Prysmian: There are differences within the Federal Reserve on how to balance inflation and growth, and more flexibility is needed based on data

Plausible pointed out that there are differences within the Federal Reserve on how to balance inflation and growth. Although forecasts indicate that there may be two rate cuts this year, some members expect that there will be no rate cuts or only one. The Federal Reserve's cautious stance and geopolitical uncertainties will affect the economic outlook, requiring flexible responses based on data. Although facing risks of slowing growth and inflation, the U.S. economy is unlikely to fall into recession, with potential growth around 2%. The inflation outlook is complex, with housing costs driving inflation, but adjustments in the rental market may bring it back to normal
According to Zhitong Finance APP, Pruce believes that although the median forecast reflects that the U.S. will have two rate cuts this year, the dot plot distribution also indicates that some FOMC members expect no rate cuts or only one rate cut, reflecting disagreements within the FOMC on how to balance inflation risks and growth concerns. The market's current expectations for rate cuts are more aggressive and may not have fully absorbed the hawkish signals reflected in these related forecasts. In summary, although facing slowing growth and persistent inflation risks, the U.S. economy may not fall into recession. The Federal Reserve's cautious stance, along with geopolitical and domestic uncertainties in the U.S., will continue to influence the economic outlook, requiring the Federal Reserve to respond flexibly based on data.

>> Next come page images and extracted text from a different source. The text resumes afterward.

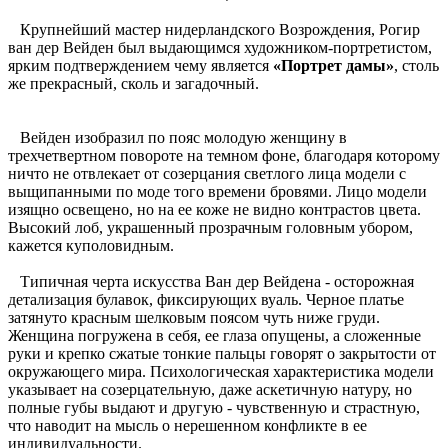
Крупнейший мастер нидерландского Возрождения, Рогир
ван дер Вейден был выдающимся художником-портретистом,
ярким подтверждением чему является
«Портрет дамы»
, столь
же прекрасный, сколь и загадочный.
Вейден изобразил по пояс молодую женщину в
трехчетвертном повороте на темном фоне, благодаря которому
ничто не отвлекает от созерцания светлого лица модели с
выщипанными по моде того времени бровями. Лицо модели
изящно освещено, но на ее коже не видно контрастов цвета.
Высокий лоб, украшенный прозрачным головным убором,
кажется куполовидным.
Типичная черта искусства Ван дер Вейдена - осторожная
детализация булавок, фиксирующих вуаль. Черное платье
затянуто красным шелковым поясом чуть ниже груди.
Женщина погружена в себя, ее глаза опущены, а сложенные
руки и крепко сжатые тонкие пальцы говорят о закрытости от
окружающего мира. Психологическая характеристика модели
указывает на созерцательную, даже аскетичную натуру, но
полные губы выдают и другую - чувственную и страстную,
что наводит на мысль о нерешенном конфликте в ее
индивидуальности.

Reviewing the recent meetings of the Federal Reserve and its latest economic forecasts, the delicate balance between economic growth and inflation risks is the focus. The Federal Reserve has lowered its forecast for U.S. GDP growth, reflecting the warming uncertainty of existing policies and the global economy, which is expected to lead to a slowdown in U.S. economic growth later this year. However, the upward revision of inflation forecasts reflects that price pressures in areas such as goods and services may persist. This divergence is quite rare, as economic slowdowns are often accompanied by declining inflation. However, the Federal Reserve seems to view inflation pressures (especially those arising from tariffs) as a one-time shock, expecting them to dissipate by 2026.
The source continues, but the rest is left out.